Storie di faticosa bellezza, piedi che custodiscono paesaggi lontani, mani che trattengono respiri di terre inospitali, occhi che raccontano di incontri fatti al largo di una via, sotto il chiaror della luna, tra le braccia di una bellezza inattesa. Ti raccontano di notti senza lune, ma anche di lune senza notti. Sono loro, i miei vecchi, custodi gelosi di una storia che hanno scritto, tramandato, fatto camminare. Ignorarli significa semplicemente voler rimanere bambini, perché “nescire quid antea quam natus sis acciderit, id est semper esse puerum” – diceva il latino Marco Tullio Cicerone -. Fidandoti unicamente dei loro passi è bello sentire che l’uomo non è faber ipsius fortunae. Bensì come un bambino che sa stupirsi di fronte al mondo.

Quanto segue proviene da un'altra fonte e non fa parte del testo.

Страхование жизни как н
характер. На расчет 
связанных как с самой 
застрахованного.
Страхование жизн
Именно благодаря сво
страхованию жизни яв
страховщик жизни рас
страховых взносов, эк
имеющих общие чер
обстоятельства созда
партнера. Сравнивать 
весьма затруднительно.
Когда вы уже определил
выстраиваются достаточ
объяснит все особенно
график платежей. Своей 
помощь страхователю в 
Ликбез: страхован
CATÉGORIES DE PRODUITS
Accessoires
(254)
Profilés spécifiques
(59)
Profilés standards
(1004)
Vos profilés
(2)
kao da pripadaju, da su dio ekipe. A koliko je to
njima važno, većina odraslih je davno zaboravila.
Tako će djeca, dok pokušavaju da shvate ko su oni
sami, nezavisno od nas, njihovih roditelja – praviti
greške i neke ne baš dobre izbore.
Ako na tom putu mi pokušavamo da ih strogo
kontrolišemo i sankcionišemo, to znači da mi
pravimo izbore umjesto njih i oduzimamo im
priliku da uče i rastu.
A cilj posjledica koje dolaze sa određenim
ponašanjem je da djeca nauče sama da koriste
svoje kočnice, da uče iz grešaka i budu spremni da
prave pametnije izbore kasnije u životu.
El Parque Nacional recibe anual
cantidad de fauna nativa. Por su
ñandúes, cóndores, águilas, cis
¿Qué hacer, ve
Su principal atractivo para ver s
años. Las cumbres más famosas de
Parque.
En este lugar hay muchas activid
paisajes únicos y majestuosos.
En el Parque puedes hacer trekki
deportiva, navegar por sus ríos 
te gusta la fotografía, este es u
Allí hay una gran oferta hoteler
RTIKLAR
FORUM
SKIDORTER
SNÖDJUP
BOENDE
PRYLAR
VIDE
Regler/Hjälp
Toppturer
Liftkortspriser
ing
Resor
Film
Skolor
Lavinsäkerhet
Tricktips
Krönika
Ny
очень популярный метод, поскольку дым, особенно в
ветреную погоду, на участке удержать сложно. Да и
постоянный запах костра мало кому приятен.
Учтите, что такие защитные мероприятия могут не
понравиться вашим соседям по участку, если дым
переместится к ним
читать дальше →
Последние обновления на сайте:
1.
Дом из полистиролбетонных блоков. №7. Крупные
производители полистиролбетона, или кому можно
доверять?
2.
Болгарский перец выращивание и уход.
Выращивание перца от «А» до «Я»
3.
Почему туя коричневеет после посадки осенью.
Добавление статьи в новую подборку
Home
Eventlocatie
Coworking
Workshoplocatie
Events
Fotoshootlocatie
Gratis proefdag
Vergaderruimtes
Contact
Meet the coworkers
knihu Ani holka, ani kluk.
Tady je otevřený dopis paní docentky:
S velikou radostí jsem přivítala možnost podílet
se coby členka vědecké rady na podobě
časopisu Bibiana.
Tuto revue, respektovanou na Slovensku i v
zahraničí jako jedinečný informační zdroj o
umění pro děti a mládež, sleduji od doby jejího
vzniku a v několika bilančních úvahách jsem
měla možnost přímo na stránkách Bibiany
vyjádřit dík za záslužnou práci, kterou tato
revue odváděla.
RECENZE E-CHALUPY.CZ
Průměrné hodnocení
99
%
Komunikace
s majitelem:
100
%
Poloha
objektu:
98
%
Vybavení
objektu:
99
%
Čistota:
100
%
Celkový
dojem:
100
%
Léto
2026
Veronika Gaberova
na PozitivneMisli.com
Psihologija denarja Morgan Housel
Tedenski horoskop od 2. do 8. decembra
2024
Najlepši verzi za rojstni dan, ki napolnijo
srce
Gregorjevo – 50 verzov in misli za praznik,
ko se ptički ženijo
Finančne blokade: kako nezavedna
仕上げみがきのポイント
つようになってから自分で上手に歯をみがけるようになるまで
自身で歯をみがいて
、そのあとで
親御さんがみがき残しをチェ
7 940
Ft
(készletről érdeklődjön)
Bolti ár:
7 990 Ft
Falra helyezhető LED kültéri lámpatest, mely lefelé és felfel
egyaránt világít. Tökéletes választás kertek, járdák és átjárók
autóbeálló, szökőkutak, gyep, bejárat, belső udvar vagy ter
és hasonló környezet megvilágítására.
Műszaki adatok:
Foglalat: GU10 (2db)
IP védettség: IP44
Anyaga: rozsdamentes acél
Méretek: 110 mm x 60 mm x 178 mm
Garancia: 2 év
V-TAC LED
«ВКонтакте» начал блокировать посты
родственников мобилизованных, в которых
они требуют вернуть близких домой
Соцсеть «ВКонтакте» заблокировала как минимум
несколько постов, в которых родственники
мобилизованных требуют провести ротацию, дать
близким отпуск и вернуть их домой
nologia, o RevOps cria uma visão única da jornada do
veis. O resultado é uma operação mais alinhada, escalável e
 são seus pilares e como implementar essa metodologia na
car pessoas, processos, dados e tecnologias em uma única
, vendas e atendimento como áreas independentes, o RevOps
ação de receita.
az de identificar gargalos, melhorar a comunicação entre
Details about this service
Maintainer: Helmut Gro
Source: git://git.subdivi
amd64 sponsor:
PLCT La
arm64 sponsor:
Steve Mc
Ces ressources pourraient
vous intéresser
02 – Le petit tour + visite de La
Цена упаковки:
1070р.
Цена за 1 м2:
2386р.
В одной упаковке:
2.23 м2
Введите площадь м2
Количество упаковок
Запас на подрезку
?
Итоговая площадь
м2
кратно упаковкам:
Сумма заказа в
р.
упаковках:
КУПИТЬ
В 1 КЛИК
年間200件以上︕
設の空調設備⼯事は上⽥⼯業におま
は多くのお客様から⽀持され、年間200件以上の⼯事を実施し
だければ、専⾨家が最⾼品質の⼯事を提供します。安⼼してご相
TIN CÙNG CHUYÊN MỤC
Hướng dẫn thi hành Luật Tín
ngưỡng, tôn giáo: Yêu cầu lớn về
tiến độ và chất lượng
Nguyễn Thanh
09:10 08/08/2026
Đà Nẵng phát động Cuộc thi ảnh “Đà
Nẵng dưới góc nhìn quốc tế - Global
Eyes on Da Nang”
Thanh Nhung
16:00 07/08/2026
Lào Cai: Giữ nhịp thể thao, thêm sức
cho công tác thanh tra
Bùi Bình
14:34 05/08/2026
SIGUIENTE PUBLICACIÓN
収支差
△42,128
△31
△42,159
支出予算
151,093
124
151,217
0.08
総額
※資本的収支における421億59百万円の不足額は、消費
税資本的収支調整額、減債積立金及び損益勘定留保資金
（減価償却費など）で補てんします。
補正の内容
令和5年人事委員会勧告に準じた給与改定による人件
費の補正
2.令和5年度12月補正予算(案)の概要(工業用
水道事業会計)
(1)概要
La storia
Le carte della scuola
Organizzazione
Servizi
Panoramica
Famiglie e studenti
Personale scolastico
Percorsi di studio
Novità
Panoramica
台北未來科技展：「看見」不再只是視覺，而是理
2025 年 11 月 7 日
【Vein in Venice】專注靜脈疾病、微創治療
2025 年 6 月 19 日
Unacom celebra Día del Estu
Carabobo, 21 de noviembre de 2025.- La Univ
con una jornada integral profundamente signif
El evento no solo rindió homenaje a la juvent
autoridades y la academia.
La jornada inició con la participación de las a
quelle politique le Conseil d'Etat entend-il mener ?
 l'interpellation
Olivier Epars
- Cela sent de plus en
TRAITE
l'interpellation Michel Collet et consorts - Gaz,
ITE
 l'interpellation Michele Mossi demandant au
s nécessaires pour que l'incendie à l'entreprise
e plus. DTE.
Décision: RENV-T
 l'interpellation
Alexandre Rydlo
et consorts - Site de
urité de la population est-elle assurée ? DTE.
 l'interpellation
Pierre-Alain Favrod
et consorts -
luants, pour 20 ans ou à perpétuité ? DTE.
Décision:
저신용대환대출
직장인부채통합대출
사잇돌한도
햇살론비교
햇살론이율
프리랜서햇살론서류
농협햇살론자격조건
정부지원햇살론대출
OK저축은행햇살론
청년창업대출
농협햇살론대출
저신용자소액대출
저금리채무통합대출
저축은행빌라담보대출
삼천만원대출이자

Di loro m’incanta tutto: le gambe intervallate dalle vene, il sorriso intagliato tra le rughe, le mani rugose di mille strette, il profumo della vecchiaia, la tenera stanchezza di uno sguardo. Fossi poeta, però, passerei la vita a celebrare la bellezza dei loro piedi: nudi di fronte al mondo. Ci son cose troppo complicate da interpretare che mi fanno sentire l’esigenza di camminare con un vecchio vicino: tropo giovani i miei piedi per intenderle da solo. Perché le piramidi – direbbe Hazlitt – “sono troppo grandiose perché si possa contemplarle da soli”. Piedi vecchi che hanno attraversato paesaggi, parole, emozioni e lontananze. Non piedi arroganti come quelli che accelerano. Piedi umili perché custodi di emozione e di terrore.
I piedi di Nin dea Sima ho imparato ad ascoltarli sin da bambino seduto sulle gambe del mio nonno: erano piedi che mi facevano arrabbiare perché arrivavano sempre improvvisi, non c’erano rumori ad anticiparne la venuta. Viandante come tanti – forse troppi nella sua famiglia – s’era allenato a spolverare il pensiero nelle lunghe marce. Per guerra, per emigrazione, per semplici amori da tessere. Sempre a piedi: modellandoli al suolo da calpestare. Anche così sembra potersi scrivere la storia: con le mani ma pure con i piedi. Quassù, oserei dire, la storia è scritta più con i piedi che con le mani, perché la storia di questo terra profuma di tanti percorsi, incontri, scontri. E’ storia di vita!
Ogni tanto m’imbatto in qualche anziano che deve immergersi nella confusione della città: ancora innaffiato di silenzio sembra violentato dal frastuono della civiltà. Lui, abituato ad assaporare la voce che procura il crescere del grano, il leggero vociare dei fili d’erba, il lento nascondersi della rugiada al luccichio dell’alba …scopre che nella città il silenzio non è sinonimo di interiorità, ma mancanza di tecnica. Si fa silenzio quando la macchina non s’accende, quando la tv salta, quando c’è un black-out: ma non è silenzio, bensì semplice mancanza di rumore. Ma che basta per farci prendere paura!
Quando nelle sere d’estate m’appoggio sulla soglia del mio casolare, dodici campanili mi musicano la buona notte. La loro voce, spinta dal muto silenzio della valle, giunge fin lassù: oltre i faggi, sotto quei pini che raccontano storie di uomini che hanno camminato.
Camminato in silenzio: impresa doppiamente estimabile.
Perché – dicono loro – è necessario saper tacere per diventare uomini dalle parole pesanti.